I have a backlog of blog post ideas, but they all require focus which I can never seem to achieve on a saturday morning even after a cup of coffee or two. But this is not a problem for me since I can write these unfocused pieces. I have never understood people who complain of writer's block since you could always write about writer's block. Writing is often about overcoming the hurdles to writing.
In recent news, I turned 45. I outlived David Foster Wallace who offed himself at age 44. I have never read any of his work, and I doubt you can find anything brilliant in a tome from a suicidal man. From personal experience, I can say that atheism drives you down that path of self-destruction. Life becomes a series of games and tricks to keep yourself in a game that you know will be lost. Thank God and our Blessed Mother that I am not in that pit of darkness anymore.

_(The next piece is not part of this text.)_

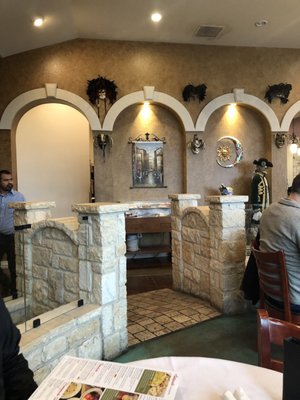 Identify the location of light that isnt on in ceiling. (260, 24).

There's not much that I can say about turning a year older. I recommend a vegan diet and as much physical exercise as your body can take. As for your brain, play chess and musical instruments. Of course, I do neither, but I have dabbled. In the meantime, I read and write. That plus caffeine keeps my wit sharp. But even my bad jokes can be covered by my insane evil laugh that generates more laughter than any quip I make.
Recently, I have been hating my job, and I like to blame the job. But I have come to see that much of that hatred has stemmed from my own thinking about things. Basically, I have become bored with work, and boredom is antithetical to flow. Realizing what I had come to, I endeavored to produce more flow, and it worked. Let me explain a bit.
Flow is that sensation when you lose yourself in an activity. It is how I feel when I write on this blog. In short, I am a flow addict. Flow makes you lose sense of time, and you find yourself fully engaged in whatever you are doing. It is what a surfer feels when he plays hooky from school or work and spends an entire day catching waves. The problem with our surfer friend is that his flow and his living are separate, so he ends up living on the beach because he could no longer make rent.
I believe it is possible to find flow in virtually anything. For some reason, I forgot that elemental lesson, and I compounded my misery. But now that I remember it, my mindset has improved considerably as I try to lose myself in whatever it is that I do. Happiness in this life comes from activity. We can call that activity "play" or "work," but it all amounts to the same thing.
This rememberance of flow has done much to alleviate my frustration over hating my job. I can't change the job, but I can change me. It also has settled another frustration for me which has been dealing with whether I should try and simpify my life following the advice of Leo Babauta over at Zen Habits or try and be more ambitious in tackling projects via the dictum of Machiavelli to make mistakes of ambition instead of sloth. The conclusion that I have reached is a syzygy of material simplicity with mental and physical ambition. I have written about it before, but I have become more firm in that decision and mindset.
My model for this lifestyle are the many priests and religious who live lives of dramatic simplicity and poverty but who fill their days with prayer, work, reading, service, and the like. Most people imagine their lives as empty because they don't own a bunch of stuff. But we know better, don't we? Show me a glutton for material things, and I will show you a life of emptiness. You are not the things you own.
I intend to work more, write more, read more, pray more, serve more, and do more. Life must be active not some passive Zen thing. That is a key difference between Christianity and Buddhism. While the Buddha tells you to go sit under a tree, our Lord Jesus Christ tells you to get off your ass. Salvation of the soul does not happen by accident. You have to work for it. And there is joy in that work.